Anti-CD73 Hu001/Hu002 efficiently protect T lymphocytes from adenosine- and cancer cell–imposed toxicity
CD73-targeted therapy is hoped to improve antitumor immune response. We assessed the effect by Hu001/Hu002 in blocking the immunosuppressive effect of adenosine/AMP on primary human T cells. Exogenous AMP (125–1000 μmol/L) strongly inhibited CD3+ T-cell proliferation (Fig. 3A). Remarkably, Hu001 and Hu002 each elicited a highly potent and dose-dependent rescue of T-cell growth from AMP-imposed toxicity achieving EC50 values 0.08 ± 0.01 and 0.01 ± 0.001 nmol/L, respectively (Fig. 3B). ELISA results confirmed a restored IFNγ secretion in Hu001/Hu002 cotreated T cells (Fig. 3C).
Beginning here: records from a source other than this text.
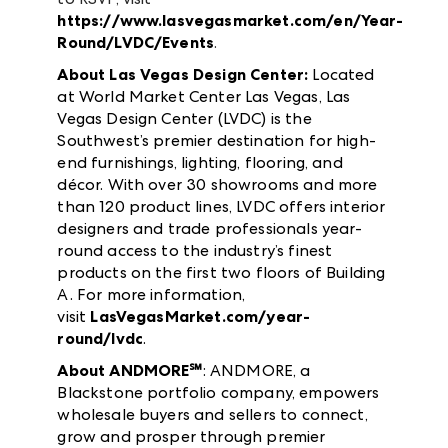
https://www.lasvegasmarket.com/en/Year-
Round/LVDC/Events
.
About Las Vegas Design Center:
Located
at World Market Center Las Vegas, Las
Vegas Design Center (LVDC) is the
Southwest’s premier destination for high-
end furnishings, lighting, flooring, and
décor. With over 30 showrooms and more
than 120 product lines, LVDC offers interior
designers and trade professionals year-
round access to the industry’s finest
products on the first two floors of Building
A. For more information,
visit
LasVegasMarket.com/year-
round/lvdc
.
About ANDMORE℠
: ANDMORE, a
Blackstone portfolio company, empowers
wholesale buyers and sellers to connect,
grow and prosper through premier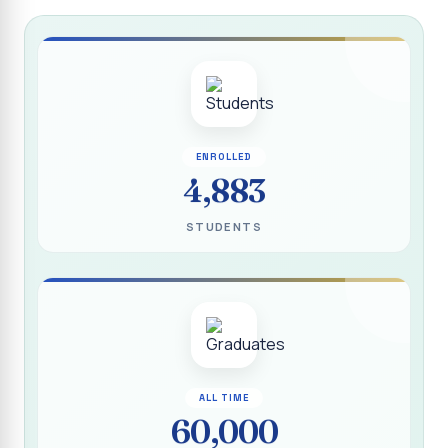
Report on “Socio Economic, Political and Women’s Rights”
P.G. & Research Department of Social Work (Aided)
Report on One Day Training Programme on “Substance
Abuse Disorder” for Youth
APRIL 2026 SEMESTER EXAMINATION TIMETABLE - UG
ENROLLED
APRIL 2026 SEMESTER EXAMINATION TIMETABLE - PG
4,883
Substituted Paper List - April 2026 Semester
STUDENTS
Examinations
Life Education Arrear Exam Timetable - March 2026
Report on Distribution of Scholarship to 16 Gypsy
Students
Report on Distribution of Scholarship to Poor Students
2026 - SURABI
ALL TIME
60,000
Report on International Women`s Day Celebration - 2026
By Department of Extension Education and Services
We collected CM from H1299-ShNT cells (ShNT-CM) or H1299-ShCD73 cells (ShCD73-CM). T-cell proliferation was inhibited when incubated with shNT-CM, but the toxicity was largely prevented when incubated with ShCD73-CM (Fig. 3D). We then developed an H1299 and T-cell coculture system as an in vitro model for tumor-T interaction. T-cell proliferation was inhibited when cocultured with H1299 cells, which was largely rescued by cotreatment with Hu001 or a CD73 inhibitor APCP resulting in restoration of T-cell growth (Fig. 3E, left) and IFNγ secretion (Fig. 3E, right). These results overall demonstrate that CD73-targeted antibody can efficiently protect T-cell growth and effector function in the in vitro model of the CD73-dysregulated tumor microenvironment.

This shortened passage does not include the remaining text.